The number of Americans who fell victim to identity
theft in 2002 grew 81% on last year, and the number of incidents
reported so far this year suggests that this will continue to grow,
according to a survey by Harris Interactive.
More than 13 million Americans have fallen victim to identity
theft or fraud since January 2001.
Although 62% of the victims did not incur any cost, 38% did have
out-of-pocket expenses. The average cost for such victims since
2001 was $740 (£459).
In all, more than 33 million US residents have fallen victim to
ID theft and fraud since 1990.
"These results document that ID theft and fraud are both an
organised and freelance criminal activity of major proportions."

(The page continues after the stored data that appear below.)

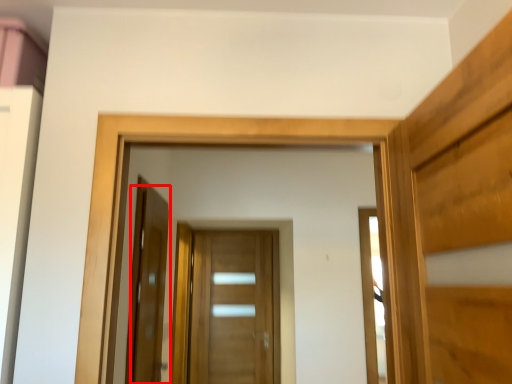 Question: In this image, where is door (annotated by the red box) located relative to door?

Choices:
 (A) left
 (B) right

Answer: (A) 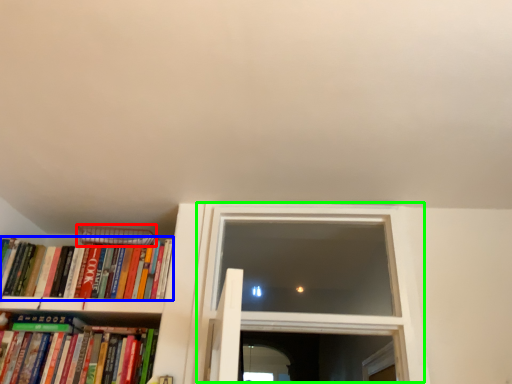 Question: Based on their relative distances, which object is nearer to paperback book (highlighted by a red box)? Choose from book (highlighted by a blue box) and window (highlighted by a green box).

Choices:
 (A) book
 (B) window

Answer: (A) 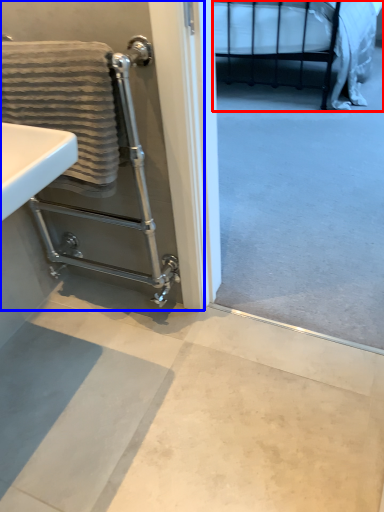 Question: Among these objects, which one is nearest to the camera, bed (highlighted by a red box) or screen door (highlighted by a blue box)?

Choices:
 (A) bed
 (B) screen door

Answer: (B)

said survey designer Alan Westin, a professor of public law and
government at Columbia University.
Westin added that no single institution, industry or government
agency was to blame for the problem.
The survey defined identity theft as a situation where someone
obtains and uses the identity of another person to secure credit,
merchandise or other commercial items.
Credit cards were the most frequently targeted. About 34% of
those who knew how their IDs were stolen said someone obtained
their credit card information to forge credit cards in their names
and make purchases against them.
About 12% said someone stole or illegally obtained papers or
computer records with their personal information on them, which
were then used to forge their identities.
Stolen wallets and purses accounted for 11% of the cases, while
16% said a relative, friend or co-worker stole their identities,
and other methods included intercepting mail and stealing from
mailboxes.
The latest results are similar to those released by Gartner,
which earlier this month reported that about seven million US
adults had been victims of identity theft in the past 12 months.
But because of victims not reporting such crimes, only one in 700
thieves had a chance of being caught.